Il direttore Politi ha quindi parlato dell’importanza dello screening per individuare in tempo i soggetti malati, perché secondo le statistiche “una persona su 200 non sa di aver contratto il virus dell’epatite C. Dunque- ha proseguito- è un problema di salute pubblica tutt’altro che raro come prevalenza dell’infezione nella popolazione generale. Già questo dato, secondo me, la dice molto lunga sulla necessità di riprendere il cammino indicato dall’Organizzazione mondiale della Sanità per eradicare il virus dal nostro Paese entro il 2030”. Certamente, secondo Politi, le scadenze indicate dall’Oms “possono essere aggiornate, anticipate o ritardate- ha aggiunto- ma l’importante è non perdere di vista questo obiettivo perché è un’infezione che dà grossi problemi sul medio lungo-periodo, quando ormai si sono perse troppe occasioni”.

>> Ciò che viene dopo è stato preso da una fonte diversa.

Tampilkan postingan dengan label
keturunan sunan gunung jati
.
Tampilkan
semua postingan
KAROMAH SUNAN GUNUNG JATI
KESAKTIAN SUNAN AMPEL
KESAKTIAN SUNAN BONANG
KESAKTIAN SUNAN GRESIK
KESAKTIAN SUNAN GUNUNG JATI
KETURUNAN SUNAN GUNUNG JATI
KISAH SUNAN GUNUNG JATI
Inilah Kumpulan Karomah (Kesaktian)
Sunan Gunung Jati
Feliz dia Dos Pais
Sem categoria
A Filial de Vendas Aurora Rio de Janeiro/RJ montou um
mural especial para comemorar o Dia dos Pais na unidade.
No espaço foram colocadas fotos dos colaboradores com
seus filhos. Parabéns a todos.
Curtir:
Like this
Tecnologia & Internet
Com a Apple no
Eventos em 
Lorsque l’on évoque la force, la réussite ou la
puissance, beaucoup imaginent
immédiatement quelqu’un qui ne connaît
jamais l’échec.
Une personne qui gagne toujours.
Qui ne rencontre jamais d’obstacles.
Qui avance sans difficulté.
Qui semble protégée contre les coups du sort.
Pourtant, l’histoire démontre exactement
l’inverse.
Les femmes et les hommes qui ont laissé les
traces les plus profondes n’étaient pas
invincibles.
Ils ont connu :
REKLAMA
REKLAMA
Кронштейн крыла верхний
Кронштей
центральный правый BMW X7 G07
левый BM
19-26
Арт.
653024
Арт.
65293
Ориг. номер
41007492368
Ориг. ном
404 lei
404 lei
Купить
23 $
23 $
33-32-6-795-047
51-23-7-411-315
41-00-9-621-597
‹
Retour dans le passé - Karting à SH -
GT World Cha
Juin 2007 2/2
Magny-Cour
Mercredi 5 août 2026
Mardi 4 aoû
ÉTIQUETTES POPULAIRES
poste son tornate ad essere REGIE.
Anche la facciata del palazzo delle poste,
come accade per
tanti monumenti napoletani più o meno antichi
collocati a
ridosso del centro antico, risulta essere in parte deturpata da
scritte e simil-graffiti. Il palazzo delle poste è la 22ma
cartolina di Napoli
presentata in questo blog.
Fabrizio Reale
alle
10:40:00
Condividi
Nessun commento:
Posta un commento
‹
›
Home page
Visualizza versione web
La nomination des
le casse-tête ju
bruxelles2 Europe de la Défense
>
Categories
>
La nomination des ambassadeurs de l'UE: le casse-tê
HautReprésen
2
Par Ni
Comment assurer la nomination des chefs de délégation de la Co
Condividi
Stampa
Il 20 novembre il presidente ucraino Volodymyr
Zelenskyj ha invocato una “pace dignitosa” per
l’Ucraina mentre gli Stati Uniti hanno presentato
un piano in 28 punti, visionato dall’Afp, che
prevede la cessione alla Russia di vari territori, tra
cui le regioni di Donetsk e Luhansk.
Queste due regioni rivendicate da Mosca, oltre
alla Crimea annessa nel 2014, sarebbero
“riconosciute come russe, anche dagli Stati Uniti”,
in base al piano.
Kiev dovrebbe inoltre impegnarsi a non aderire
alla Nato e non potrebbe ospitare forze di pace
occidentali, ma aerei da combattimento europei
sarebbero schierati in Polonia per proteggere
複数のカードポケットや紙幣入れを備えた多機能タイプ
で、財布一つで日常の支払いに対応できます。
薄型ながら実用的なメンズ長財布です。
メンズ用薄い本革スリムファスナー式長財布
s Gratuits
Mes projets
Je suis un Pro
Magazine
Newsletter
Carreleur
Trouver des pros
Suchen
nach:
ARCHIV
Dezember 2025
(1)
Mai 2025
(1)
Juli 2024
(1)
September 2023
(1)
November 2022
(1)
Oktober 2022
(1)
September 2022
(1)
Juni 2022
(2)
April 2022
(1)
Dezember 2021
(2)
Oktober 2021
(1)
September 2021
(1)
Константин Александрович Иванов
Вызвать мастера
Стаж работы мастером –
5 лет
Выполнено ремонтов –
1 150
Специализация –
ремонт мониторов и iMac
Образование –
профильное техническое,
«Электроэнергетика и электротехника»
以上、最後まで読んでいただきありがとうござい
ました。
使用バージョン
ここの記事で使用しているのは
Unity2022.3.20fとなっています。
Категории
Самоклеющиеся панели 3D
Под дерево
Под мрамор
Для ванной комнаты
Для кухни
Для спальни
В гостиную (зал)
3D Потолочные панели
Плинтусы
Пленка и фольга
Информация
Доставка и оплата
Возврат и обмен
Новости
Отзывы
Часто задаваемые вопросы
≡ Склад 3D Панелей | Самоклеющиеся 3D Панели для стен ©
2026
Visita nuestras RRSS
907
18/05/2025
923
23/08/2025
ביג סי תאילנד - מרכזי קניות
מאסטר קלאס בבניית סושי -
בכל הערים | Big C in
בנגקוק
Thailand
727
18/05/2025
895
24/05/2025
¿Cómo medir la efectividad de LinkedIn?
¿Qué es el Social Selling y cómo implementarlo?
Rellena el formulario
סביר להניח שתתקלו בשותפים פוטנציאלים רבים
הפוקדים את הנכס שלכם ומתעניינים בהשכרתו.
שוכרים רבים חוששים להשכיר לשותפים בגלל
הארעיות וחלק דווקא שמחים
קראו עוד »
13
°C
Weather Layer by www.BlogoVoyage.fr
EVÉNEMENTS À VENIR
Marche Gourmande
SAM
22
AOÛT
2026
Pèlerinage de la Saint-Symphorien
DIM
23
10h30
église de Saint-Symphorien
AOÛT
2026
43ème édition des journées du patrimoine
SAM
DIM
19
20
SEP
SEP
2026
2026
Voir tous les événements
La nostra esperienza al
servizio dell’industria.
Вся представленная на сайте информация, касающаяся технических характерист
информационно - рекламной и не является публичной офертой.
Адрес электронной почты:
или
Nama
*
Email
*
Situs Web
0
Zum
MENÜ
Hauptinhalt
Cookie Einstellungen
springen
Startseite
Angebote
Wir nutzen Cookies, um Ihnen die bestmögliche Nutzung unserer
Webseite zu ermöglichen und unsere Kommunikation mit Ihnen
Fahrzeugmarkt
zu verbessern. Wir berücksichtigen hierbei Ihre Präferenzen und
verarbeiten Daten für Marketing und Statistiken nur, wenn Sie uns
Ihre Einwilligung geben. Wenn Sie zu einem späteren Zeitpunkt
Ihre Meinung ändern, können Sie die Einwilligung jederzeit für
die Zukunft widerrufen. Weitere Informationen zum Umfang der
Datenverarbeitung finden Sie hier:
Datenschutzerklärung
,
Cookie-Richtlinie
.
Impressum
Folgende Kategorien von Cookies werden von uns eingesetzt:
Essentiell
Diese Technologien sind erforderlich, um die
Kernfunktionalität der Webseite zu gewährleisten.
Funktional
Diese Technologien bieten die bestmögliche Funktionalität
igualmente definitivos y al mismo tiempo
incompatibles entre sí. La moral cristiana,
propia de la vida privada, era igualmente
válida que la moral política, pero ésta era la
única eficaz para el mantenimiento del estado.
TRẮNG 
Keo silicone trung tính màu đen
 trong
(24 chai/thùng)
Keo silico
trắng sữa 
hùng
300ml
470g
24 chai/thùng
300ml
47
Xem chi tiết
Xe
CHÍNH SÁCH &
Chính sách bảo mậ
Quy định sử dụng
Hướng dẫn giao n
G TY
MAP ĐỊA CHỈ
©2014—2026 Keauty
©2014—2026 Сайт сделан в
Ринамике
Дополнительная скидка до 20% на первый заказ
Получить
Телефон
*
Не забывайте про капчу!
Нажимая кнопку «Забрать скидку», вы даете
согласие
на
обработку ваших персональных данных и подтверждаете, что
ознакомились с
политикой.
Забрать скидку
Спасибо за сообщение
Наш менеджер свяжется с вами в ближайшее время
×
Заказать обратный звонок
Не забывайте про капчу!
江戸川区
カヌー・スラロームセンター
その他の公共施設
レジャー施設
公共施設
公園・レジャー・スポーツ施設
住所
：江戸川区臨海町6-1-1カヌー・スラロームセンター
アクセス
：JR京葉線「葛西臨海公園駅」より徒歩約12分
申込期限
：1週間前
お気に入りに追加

Negli ultimi mesi la pandemia da Covid-19 ha portato spesso alla sospensione di altre attività mediche. “In realtà- ha però tranquillizzato Lanza- all’interno del Servizio per le dipendenze di Pavia proprio in questo periodo critico è stato svolto un intenso lavoro di screening, che ha portato a testare più di 540 persone con i test rapidi per l’epatite C, che noi abbiamo utilizzato nella modalità capillare. Inoltre, gli approfondimenti diagnostici successivi a cui sono stati sottoposti tutti i pazienti trovati positivi al test rapido hanno portato ad approfondire le indagini anche sulle altre malattie trasmesse per via sessuale e per via ematica, evidenziando un numero non trascurabile di soggetti negativi per l’epatite B che sono stati avviati al ciclo vaccinale. Ci auspichiamo dunque- ha sottolineato- che al più presto possano essere ripresi i trattamenti e i follow up per i malati di epatite C per scongiurare l’insorgenza delle complicanze più gravi della malattia, quali la cirrosi epatica e l’epatocarcinoma”.
Il Covid-19 ha dimostrato quanto sia importante investire in prevenzione in ambito infettivologico, per questo ACE (Alleanza contro le epatiti) ha lanciato una campagna che prevede per i cittadini un test congiunto per Covid-19 ed Epatite C. “Un’iniziativa assolutamente apprezzabile e apprezzata- ha commentato Politi- Il virus dell’epatite C e quello del Covid-19 sembrerebbero agli antipodi, perché il primo esprime un contagio silenzioso, strisciante e che avrà delle ripercussioni sul lungo termine, il secondo è una pandemia assolutamente manifesta diffusa nella popolazione e con delle ricadute a breve termine. Eppure l’iniziativa di ACE ha individuato una possibile sinergia non solo tra il personale sanitario che si occupa delle due infezioni- ha concluso- ma anche nei confronti degli stessi utenti che possono beneficiare di un doppio intervento”.